Сначала тихо, неуверенно, словно пробуя смех на вкус после долгого перерыва. Потом громче. Потом совсем громко, запрокинув голову и глядя в потолок, на котором плясали тени от дождя и ветвей. Смех вырывался из него толчками, неровный, хрипловатый, и он не мог его остановить. Он смеялся и чувствовал, как по лицу текут слезы, то ли от смеха, то ли от чего-то другого.
— У меня есть дом, — сказал он вслух, и голос его дрожал. — У меня есть, мать его, дом. С библиотекой. С мастерской. С витражами. С книгами. С китайской посудой, которую я никогда не буду использовать, потому что боюсь разбить.
Он снова засмеялся, уже тише, успокаиваясь.
— И мне есть где дышать, — добавил он почти шепотом, и эти слова прозвучали как молитва. — Наконец-то мне есть где дышать.
Он стоял у окна, смотрел на дождь и чувствовал, как легкие наполняются воздухом, холодным, влажным, пахнущим старой штукатуркой и деревом. Впервые за долгое, очень долгое время этот воздух не казался ему враждебным. Не пах растворителем, не пах плесенью из углов съемной комнаты, не пах перегаром хозяйки и ее презрением. Он пах домом. Его домом.
Костя вытер лицо рукавом, в который въелись следы красок, и пошел дальше исследовать дом. Ему нужно было увидеть все. Понять. Принять это наследство полностью, до последнего угла, до последней пылинки.
Он обошел еще несколько комнат на втором этаже. Спальни, ванную комнату с огромной медной ванной на львиных лапах. Он подумал, что, наверное, впервые за месяцы сможет помыться по-настоящему, в горячей воде, а не обтираясь мокрой тряпкой над тазом.

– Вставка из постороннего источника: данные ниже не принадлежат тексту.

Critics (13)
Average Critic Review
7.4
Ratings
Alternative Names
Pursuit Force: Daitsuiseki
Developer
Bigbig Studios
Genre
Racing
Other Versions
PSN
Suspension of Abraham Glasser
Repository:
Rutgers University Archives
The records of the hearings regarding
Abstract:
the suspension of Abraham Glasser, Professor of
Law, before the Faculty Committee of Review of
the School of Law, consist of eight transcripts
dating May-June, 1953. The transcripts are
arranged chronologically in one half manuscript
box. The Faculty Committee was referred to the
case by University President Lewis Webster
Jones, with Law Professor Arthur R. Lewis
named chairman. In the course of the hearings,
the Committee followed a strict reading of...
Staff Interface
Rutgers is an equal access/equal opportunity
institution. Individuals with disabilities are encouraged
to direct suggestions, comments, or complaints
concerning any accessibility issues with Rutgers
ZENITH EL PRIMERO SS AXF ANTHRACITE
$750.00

Увидел гардеробную с пустыми вешалками, от которых пахло лавандой и временем. И везде, в каждой комнате, он замечал одну и ту же странность, которая поначалу ускользала от его внимания, занятого более яркими впечатлениями.
В доме не было зеркал.
Он понял это не сразу. Сначала просто отметил про себя, что в холле над столиком висит пустая рама, красивая, резная, с остатками позолоты, но без стекла. Потом, в одной из спален, увидел на туалетном столике след от овального зеркала, темное пятно на выцветших обоях, четко повторяющее форму. Само зеркало отсутствовало. В ванной над раковиной было пустое место, только два крюка в стене, на которых что-то когда-то висело.
Он спустился на первый этаж, уже целенаправленно высматривая зеркала. Ни одного. Ни в гостиной, ни в столовой, ни в библиотеке, ни в коридоре. Там, где по логике старых домов должны были висеть зеркала были либо пустые рамы, либо темные пятна на обоях, либо просто ничего.

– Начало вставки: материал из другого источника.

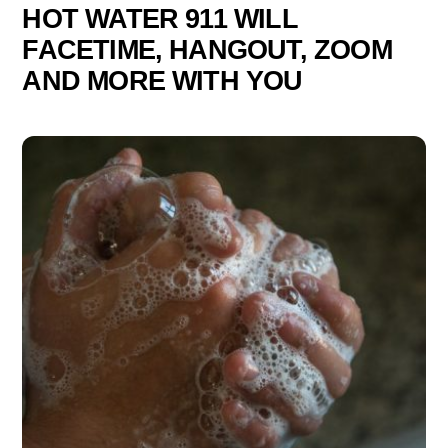
HOT WATER 911 WILL
FACETIME, HANGOUT, ZOOM
AND MORE WITH YOU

Костя вернулся в холл и остановился перед пустой рамой над столиком. Она была красивой, темное дерево, резные листья и цветы, почти как на витраже над лестницей, только в дереве. И в центре пустота. Он протянул руку и коснулся стены там, где должно было быть зеркало. Обои были чуть темнее, чем вокруг, и на ощупь более гладкие, словно их защищало стекло от времени и пыли.
— Тетя не любила зеркала, — сказал он вслух, и слова повисли в воздухе, ни к кому не обращенные. — Странно.
Он пожал плечами. У всех свои странности. Его тетя, судя по библиотеке и мастерской, была женщиной утонченной, интеллектуальной и творческой. У таких людей часто бывают причуды. Может быть, она считала зеркала вульгарными. Может быть, ей не нравилось видеть свое стареющее лицо. Может быть, у нее были свои, особые причины, о которых он никогда не узнает.
Он отвернулся от пустой рамы и пошел обратно к лестнице, чтобы поднять саквояж и выбрать себе спальню на ночь. Мысль о зеркалах, вернее, об их отсутствии, скользнула по краю сознания и ушла, не зацепившись. У него было слишком много других вещей, о которых стоило думать. Слишком много света, слишком много пространства, слишком много воздуха.
Слишком много счастья, которое свалилось на него так внезапно, что он все еще не мог в него поверить и каждую минуту ждал подвоха.
Но подвоха не было. Был только старый дом, шум дождя за окнами, цветные пятна света от витражей на полу и тишина. Огромная, глубокая, живая тишина, в которой наконец можно вздохнуть полной грудью.